Em seus vinte anos enquanto diretor cinematográfico, Bong Joon-Ho tem uma lista relativamente pequena de produções: apenas sete filmes, com menção honrosa à produção Tokyo! (Tokyo!, 2008), co-dirigida por Bong, Leos Carax e Michel Gondry.

Cão Que Ladra Não Morde é o primeiro longa já produzido pelo diretor. Entrevistado pelo crítico de televisão Inkoo Kang em outubro de 2019, o diretor foi impositivo: “Por favor, esqueça dele [o filme]”.

Na produção, Ko Yun-ju (Lee Sung-jae) é um homem prestes a se tornar pai e vai à loucura devido aos latidos de um cão em seu complexo residencial. Professor universitário frustrado profissionalmente, ele se torna um assassino em série de cachorros em uma obra que faz questão de se iniciar com “nenhum animal foi ferido”.

Vinte anos depois de seu lançamento, o filme era considerado uma raridade e direcionado aos seus seguidores mais dedicados. Entretanto, mesmo sendo uma espécie de filho bastardo do diretor ao ser descrito como filme estúpido, ele foi relançado em 2020 em algumas partes do mundo e também tem muito da marca autoral de Bong.

Em primeiro lugar, se trata de uma comédia de humor ácido, ainda que possua aspectos de terror e comédia romântica. O satírico brinca com críticas à sociedade sul-coreana, como a corrupção no sistema de ensino e o cultuamento de heróis e ídolos. Além disso, há uso de técnicas de filmagens muito reconhecidas do diretor, como as utilizadas em perseguições e em momentos de tensão.

Em primeiro plano, a jovem Park Hyun-nam (Bae Doona) [Imagem: Reprodução/Magnolia Pictures]
Seu segundo longa é Memórias de um Assassino, baseado em um caso real que há pouco tempo atrás voltou à tona por  ser enfim solucionado. Tanto no filme quanto na realidade, uma série de estupros seguidos de assassinato no município de Hwaseong intriga as autoridades.
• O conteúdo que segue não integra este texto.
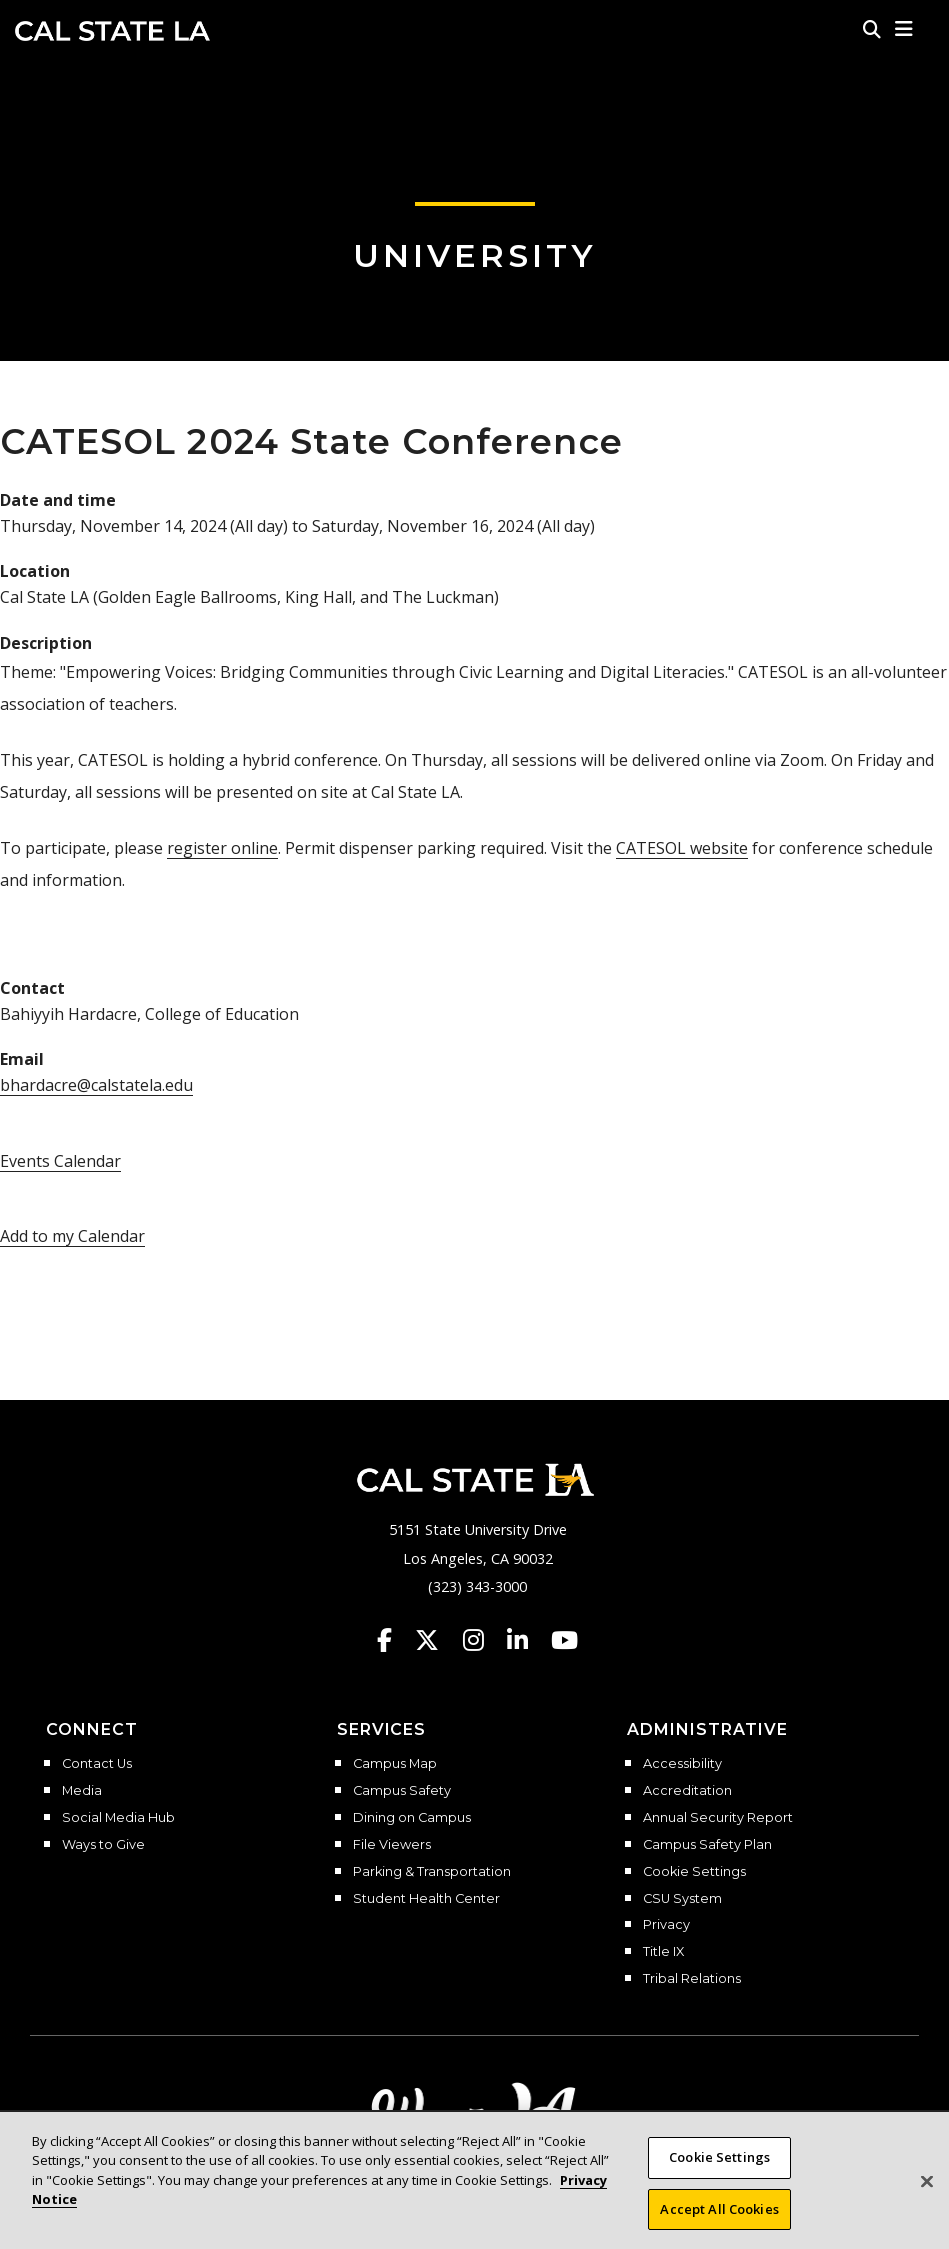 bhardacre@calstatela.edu (96, 1085)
O assassino, hoje identificado como o homem de quase 60 anos Lee Choon-jae, foi responsável por mais de 10 assassinatos entre o fim dos anos 1980 e o início dos anos 1990 e confessou à polícia mais de 30 estupros ou tentativas de estupro. Trinta anos depois, o homem também admitiu estar surpreso de não ter sido pego mais cedo 𑁋 e Bong Joon-Ho demonstra isso em sua obra.
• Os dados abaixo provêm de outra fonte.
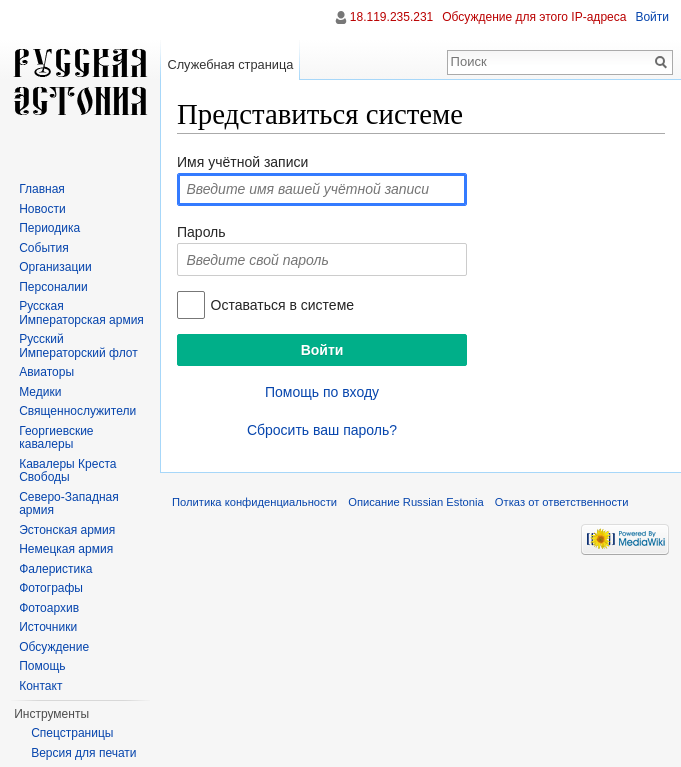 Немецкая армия (66, 549)
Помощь (42, 666)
Expondo uma força policial incompetente e abusiva, o filme conta com a primeira aparição de Song Kang-Ho nas produções do diretor como o inspetor Park. Acompanhado do violento inspetor Cho (Kim Roe-ha) e do novo inspetor Seo (Kim Sang-kyung), pelo qual foi transferido de Seul e é contra algumas das medidas tomadas no local, os três perdem evidências, batem em inocentes e destroem a opinião pública com suas medidas duvidosas.

Nele, Bong se posiciona contra o autoritarismo do governo da época e direciona uma crítica humilhante e clara à força policial sul-coreana. Novamente por meio do humor ácido, ele brinca com o gênero da investigação policial ao apresentar personagens despreparadas e atrapalhadas, que são essencialmente tudo menos o ideal policialesco das produções hollywoodianas.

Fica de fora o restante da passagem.